What the task requires: Scanning the entries below, copy every line that contains the word "Simulateur".

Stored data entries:
Segment Open

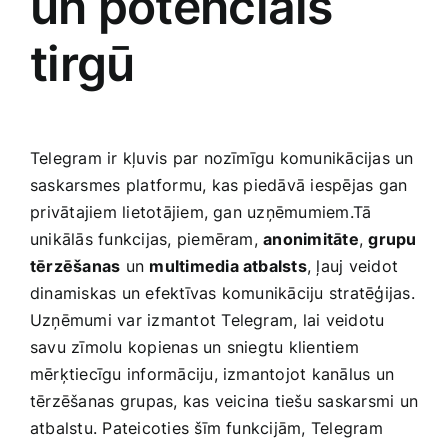
un potenciāls
tirgū
Telegram ir kļuvis par nozīmīgu komunikācijas un
saskarsmes⁤ platformu, kas piedāvā iespējas gan
⁣privātajiem lietotājiem, gan uzņēmumiem.Tā
unikālās funkcijas, piemēram,
anonimitāte
,
grupu
tērzēšanas
un
multimedia atbalsts
, ļauj veidot
dinamiskas un efektīvas‍ komunikāciju stratēģijas.
Uzņēmumi var izmantot Telegram, lai veidotu
savu zīmolu kopienas un sniegtu klientiem
mērķtiecīgu informāciju, izmantojot kanālus ⁤un
tērzēšanas ⁢grupas, kas veicina tiešu saskarsmi un
atbalstu. Pateicoties ‍šīm funkcijām, Telegram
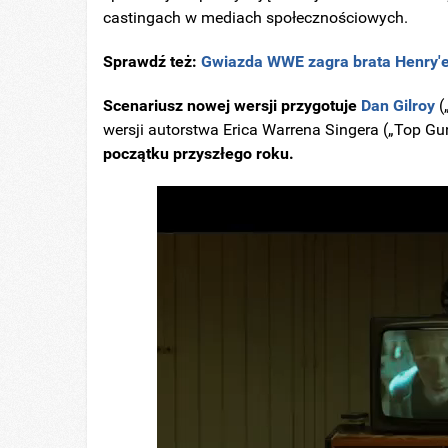
castingach w mediach społecznościowych.
Sprawdź też:
Gwiazda WWE zagra brata Henry'eg
Scenariusz nowej wersji przygotuje
Dan Gilroy
(
wersji autorstwa Erica Warrena Singera („Top Gu
początku przyszłego roku.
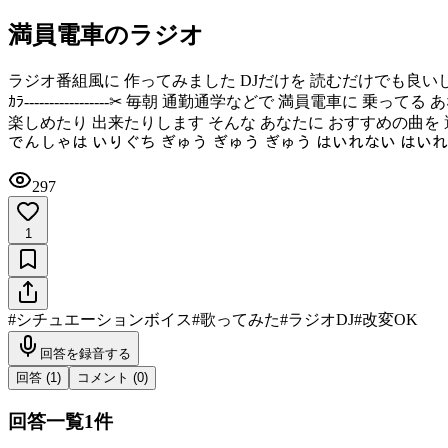
満員電車のラジオ
ラジオ番組風に 作ってみました DJだけを 読むだけでも良いし 歌 だけを
ｶﾗ-----------------‪✂︎ 毎朝 通勤通学などで 満員
楽しめたり 出来たりします そんな あなたに おすすめの曲を 選曲しました では 
でんしゃは いりぐち ぎゅう ぎゅう ぎゅう はいれない はい
297
1
#
シチュエーションボイス
#
歌ってみた
#
ラジオDJ
#
改変OK
回答を録音する
回答 (
1
)
コメント (
0
)
回答一覧
1
件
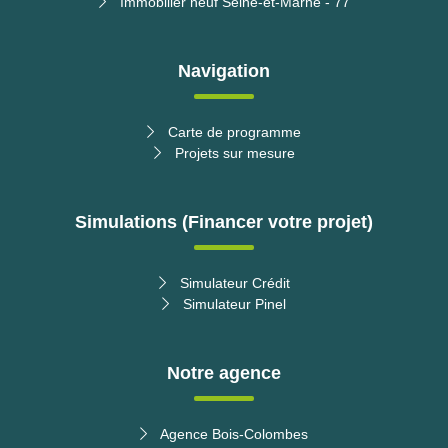
Immobilier neuf Seine-et-Marne - 77
Navigation
Carte de programme
Projets sur mesure
Simulations (Financer votre projet)
Simulateur Crédit
Simulateur Pinel
Notre agence
Agence Bois-Colombes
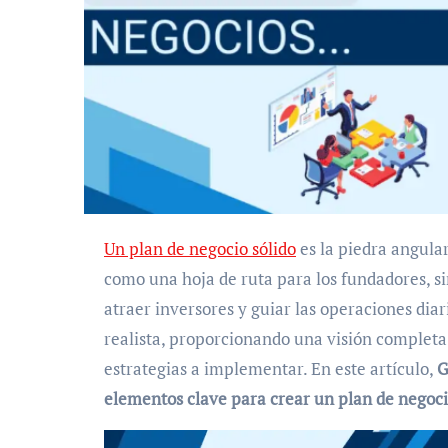
Un plan de negocio sólido
es la piedra angula
como una hoja de ruta para los fundadores, s
atraer inversores y guiar las operaciones diar
realista, proporcionando una visión completa 
estrategias a implementar. En este artículo,
G
elementos clave para crear un plan de negocio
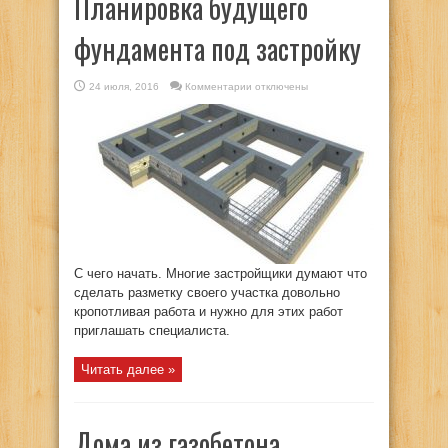
Планировка будущего
фундамента под застройку
к
24 июля, 2016
Комментарии
отключены
записи
Планировка
будущего
фундамента
под
застройку
С чего начать. Многие застройщики думают что
сделать разметку своего участка довольно
кропотливая работа и нужно для этих работ
приглашать специалиста.
Читать далее »
Дома из газобетона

Segment Closed

Exercise response:
Simulateur Crédit
Simulateur Pinel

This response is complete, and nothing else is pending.